O Christian vestia camisa branca e jeans de lavagem média. Era mestiço, tinha uma voz bonita e fez o que todo mundo ama fazer para quebrar o gelo:

– Idade? Uhmmm, adivinha quantos anos eu tenho!

Odeio essa brincadeira. Tão não criativa! Falei 29 pra não ofender, mas algo me dizia que ele tinha de 32 a 34 anos de idade. Depois da minha resposta, o Chistian comemorou:

– ‘Sério que você acha isso?’, perguntou, enquanto passava a mão no rosto, todo orgulhoso, querendo dizer que a pele ainda estava boa:

– ‘Na verdade, eu tenho 32, mas obrigado!’, disse.

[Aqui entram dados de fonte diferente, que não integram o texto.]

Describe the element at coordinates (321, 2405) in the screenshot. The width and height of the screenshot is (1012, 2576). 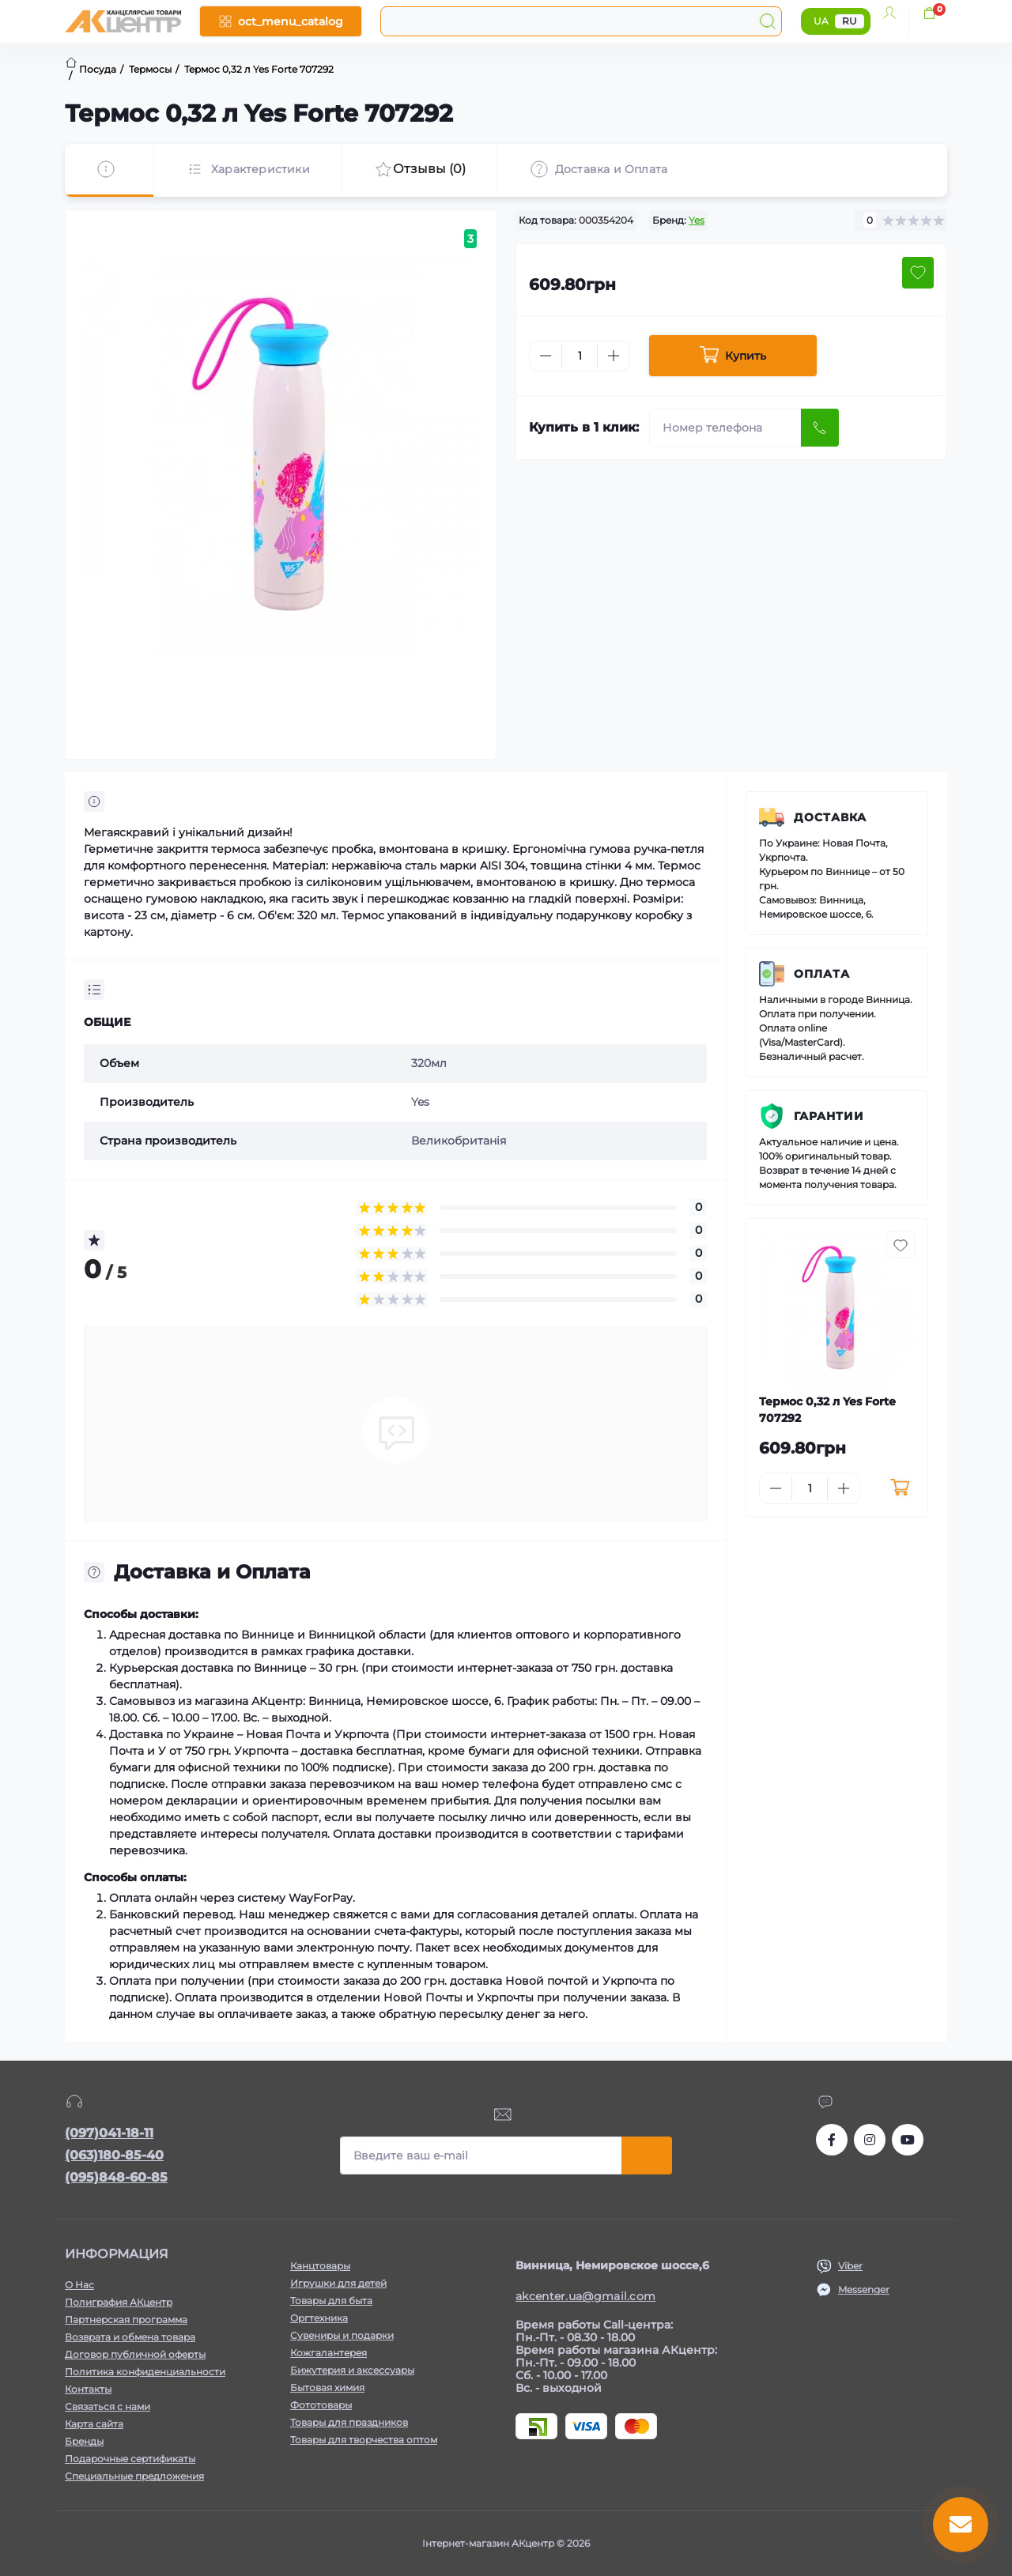 I see `Фототовары` at that location.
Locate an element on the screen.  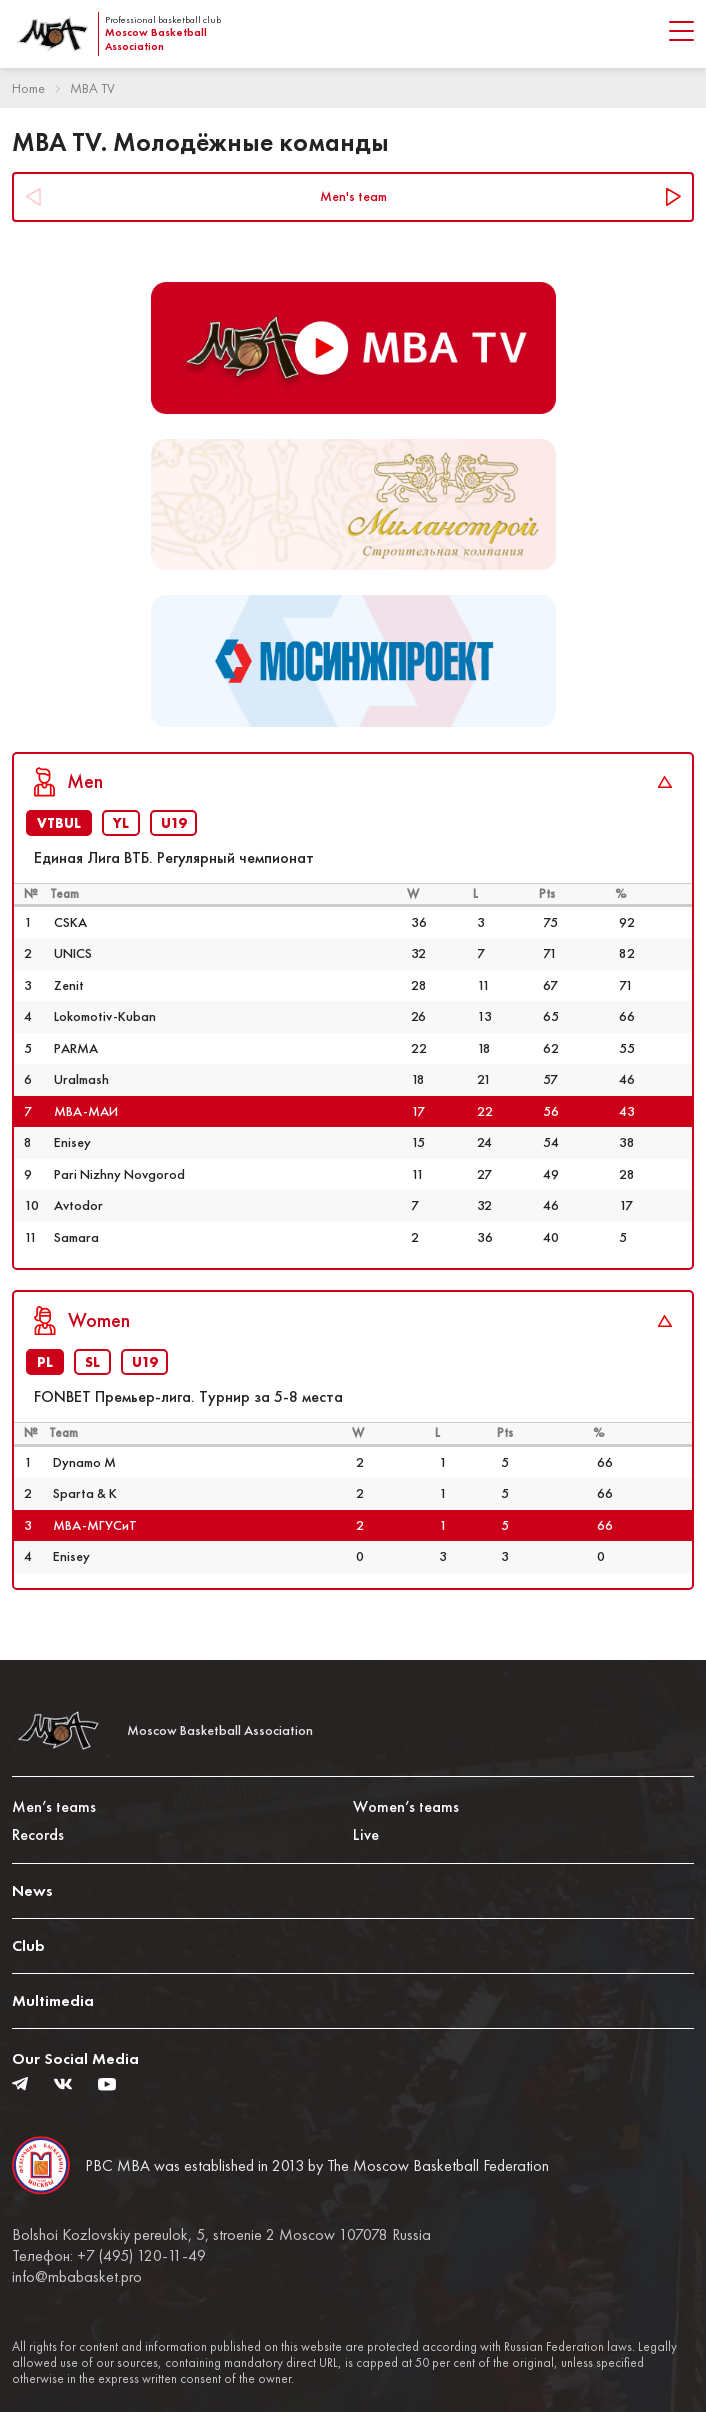 Men’s teams is located at coordinates (54, 1806).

Não sabia como continuar dali. Eu só queria mesmo gritar meu ‘TOCA SHAKIRA’ pro DJ e dançar ‘Loca’ até o último minuto da festa. Sem parar de dançar sei lá qual música que tocava, perguntei pro Christian o que ele fazia.

– ‘Bom, sou publicitário, mas é que a história é complicada’, ele disse.

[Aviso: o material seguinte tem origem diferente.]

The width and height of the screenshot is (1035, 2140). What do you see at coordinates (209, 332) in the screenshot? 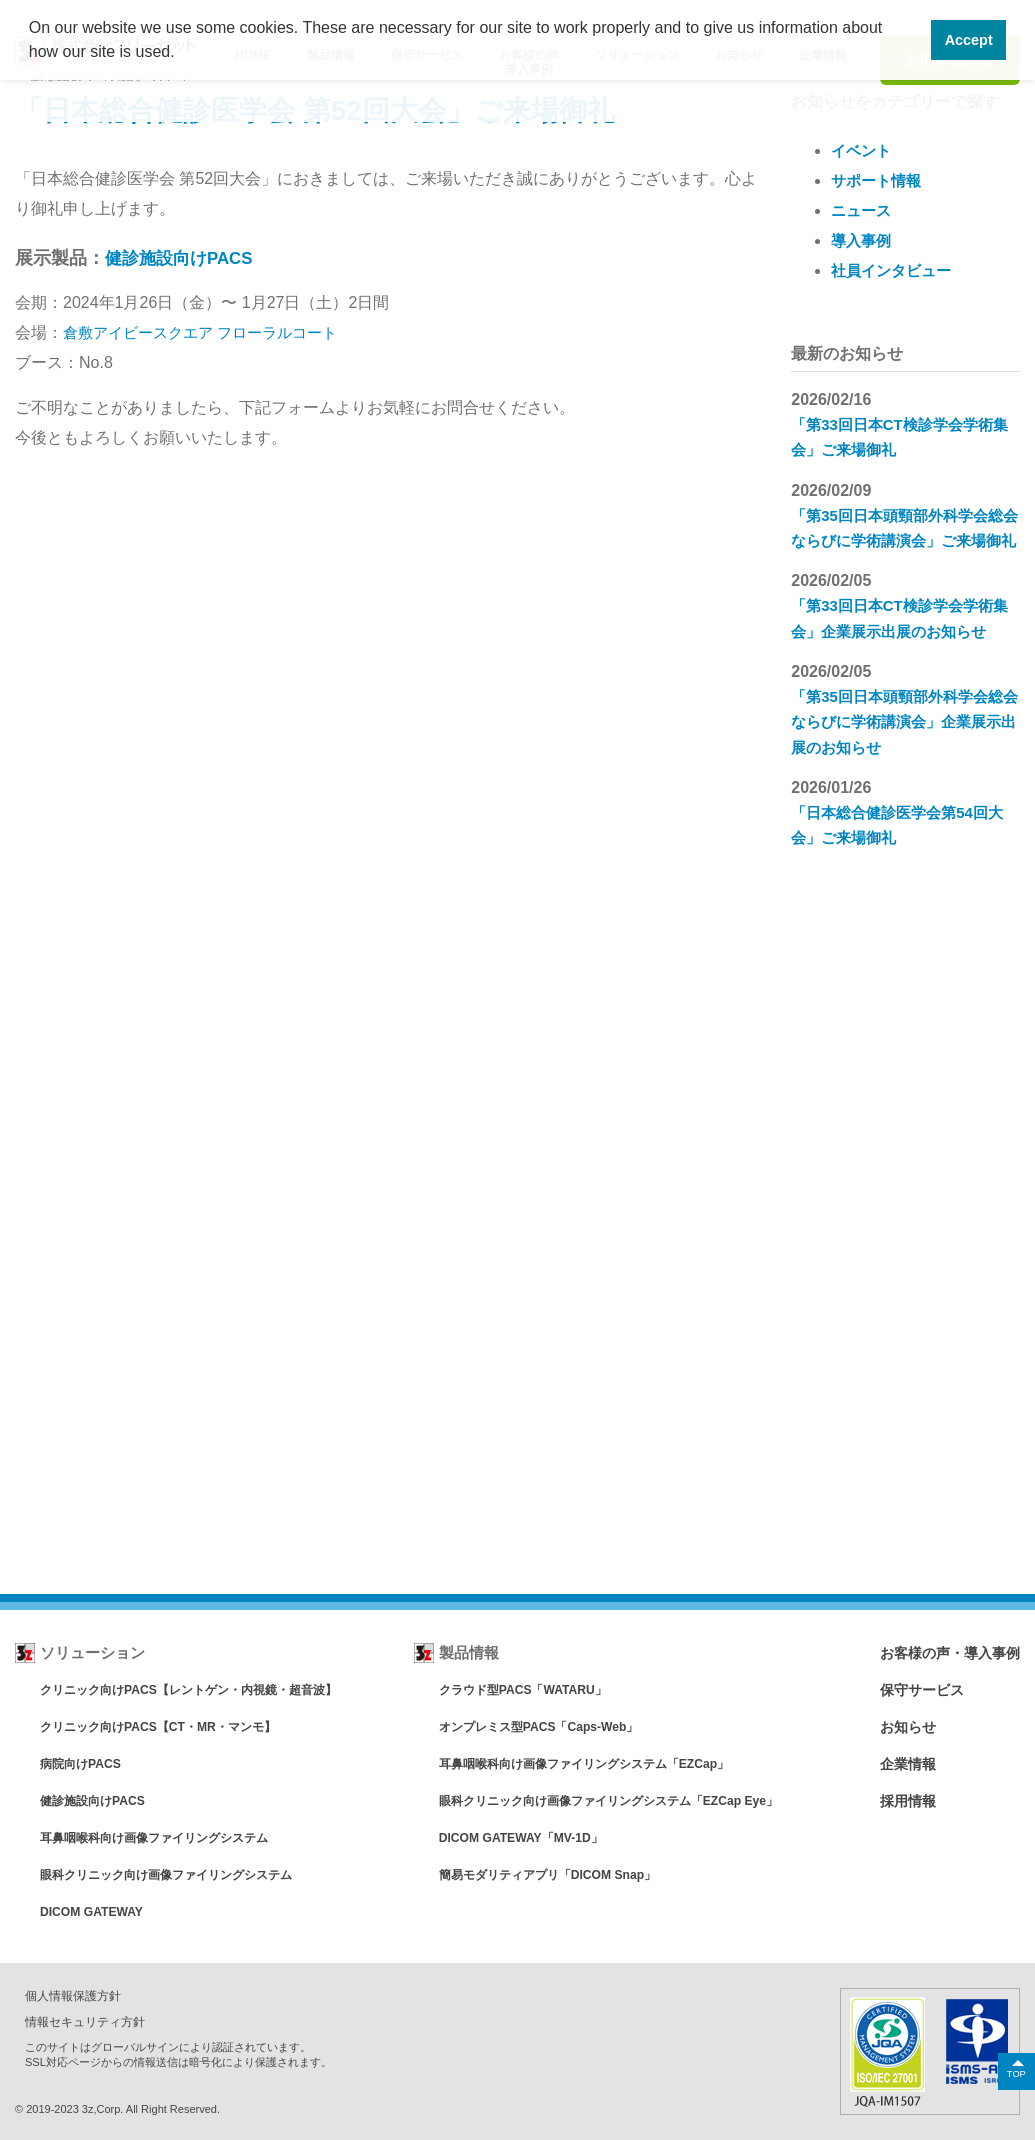 I see `倉敷アイビースクエア フローラルコート` at bounding box center [209, 332].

– ‘Então me conta aí sua história complicada’, falei, sem real interesse.

Antes de começar a falar, ele me perguntou se eu queria mesmo ouvir toda a história. Eu pensei duas vezes antes de dizer que sim, mas lá fui eu. O Christian me disse que costumava trabalhar em uma agência muito tempo, mas cansou e saiu da primeira onde trabalhava. Depois saiu da segunda e da terceira, pelo que me lembro. Resolveu então abrir um açougue. Já um pouco alterada por causa do champanhe, tentei quebrar o climão sério que ele deu para a nossa conversa:

‘Ahhhhh, Fernanda, olha aqui!’, disse pra minha amiga. ‘O Christian aqui tem um açougue e vai doar carnes de graça pro nosso churrasco’, continuei, rindo.

Com o humor bastante parecido com o meu, a Fernanda jogou a piada que eu gostaria de ouvir naquele momento. Uma coisa bem tosca, pra ele desencanar da gente logo:

‘Cadê o Ralf, Christian?’, ela disse.

Surpresa, eu ri sem parar. ‘Vai lá pegar o Ralf pra apresentar pra gente! Somos fãs’, ela ainda disse. O Christian não pensou duas vezes: chamou um amigo que estava por perto e apresentou como Ralph. Era hora de ir embora.

– ‘Oops, meu champanhe acabou! Vou ali pegar outro e já volto’, eu disse, levando a Fernanda junto.

Pro garçom, eu pedi a garrafa inteira  de champanhe. Pro DJ, eu pedi meu ‘TOCA SHAKIRA’ de sempre. Não fiquei na festa para ouvir a música. Até nunca mais Elle Summer Preview?